• **Instructions for the task**
Repeat the lines from the one containing "ирует в обществе" through the last line of the data, exactly, pictures omitted.

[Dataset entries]
- - - -

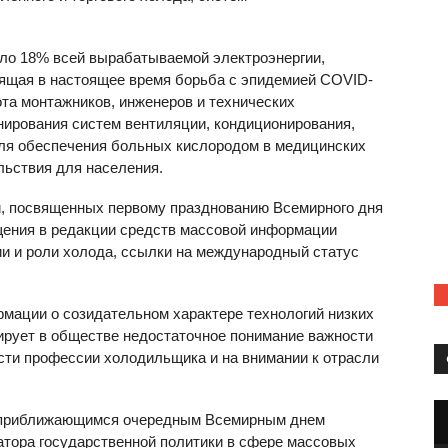
оло 18% всей вырабатываемой электроэнергии,
дящая в настоящее время борьба с эпидемией COVID-
ота монтажников, инженеров и технических
ирования систем вентиляции, кондиционирования,
для обеспечения больных кислородом в медицинских
льствия для населения.
й, посвященных первому празднованию Всемирного дня
ащения в редакции средств массовой информации
ии и роли холода, ссылки на международный статус
рмации о созидательном характере технологий низких
ирует в обществе недостаточное понимание важности
ости профессии холодильщика и на внимании к отрасли
с приближающимся очередным Всемирным днем
натора государственной политики в сфере массовых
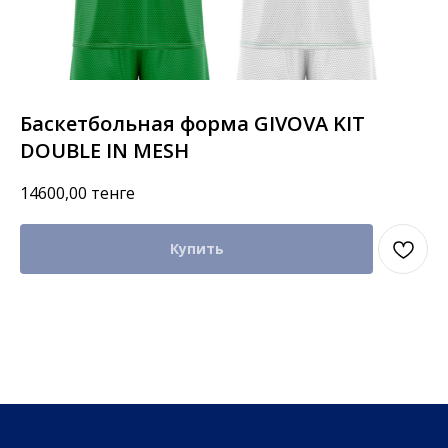
Баскетбольная форма GIVOVA KIT
DOUBLE IN MESH
14600,00
тенге
Купить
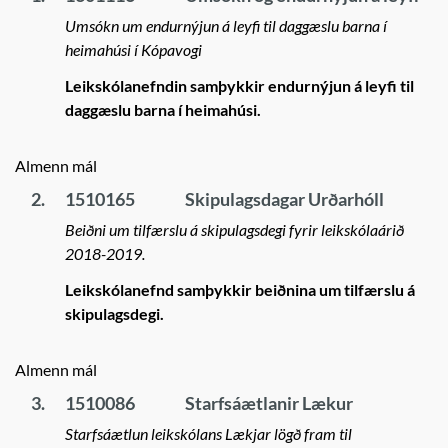
Umsókn um endurnýjun á leyfi til daggæslu barna í
heimahúsi í Kópavogi
Leikskólanefndin samþykkir endurnýjun á leyfi til
daggæslu barna í heimahúsi.
Almenn mál
2.
1510165
Skipulagsdagar Urðarhóll
Beiðni um tilfærslu á skipulagsdegi fyrir leikskólaárið
2018-2019.
Leikskólanefnd samþykkir beiðnina um tilfærslu á
skipulagsdegi.
Almenn mál
3.
1510086
Starfsáætlanir Lækur
Starfsáætlun leikskólans Lækjar lögð fram til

- - - -

• **Response to this exercise**
ирует в обществе недостаточное понимание важности
ости профессии холодильщика и на внимании к отрасли
с приближающимся очередным Всемирным днем
натора государственной политики в сфере массовых
Баскетбольная форма GIVOVA KIT
DOUBLE IN MESH
14600,00
тенге
Купить
Umsókn um endurnýjun á leyfi til daggæslu barna í
heimahúsi í Kópavogi
Leikskólanefndin samþykkir endurnýjun á leyfi til
daggæslu barna í heimahúsi.
Almenn mál
2.
1510165
Skipulagsdagar Urðarhóll
Beiðni um tilfærslu á skipulagsdegi fyrir leikskólaárið
2018-2019.
Leikskólanefnd samþykkir beiðnina um tilfærslu á
skipulagsdegi.
Almenn mál
3.
1510086
Starfsáætlanir Lækur
Starfsáætlun leikskólans Lækjar lögð fram til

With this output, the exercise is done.